Your task is to filter the data below down to the lines holding "Konsol".

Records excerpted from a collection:
↓

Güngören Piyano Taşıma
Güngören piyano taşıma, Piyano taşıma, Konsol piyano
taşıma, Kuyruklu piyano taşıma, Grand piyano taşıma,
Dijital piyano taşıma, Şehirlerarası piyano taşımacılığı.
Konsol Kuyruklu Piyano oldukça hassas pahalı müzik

↑

▸ **Task solution**:
Güngören piyano taşıma, Piyano taşıma, Konsol piyano
Konsol Kuyruklu Piyano oldukça hassas pahalı müzik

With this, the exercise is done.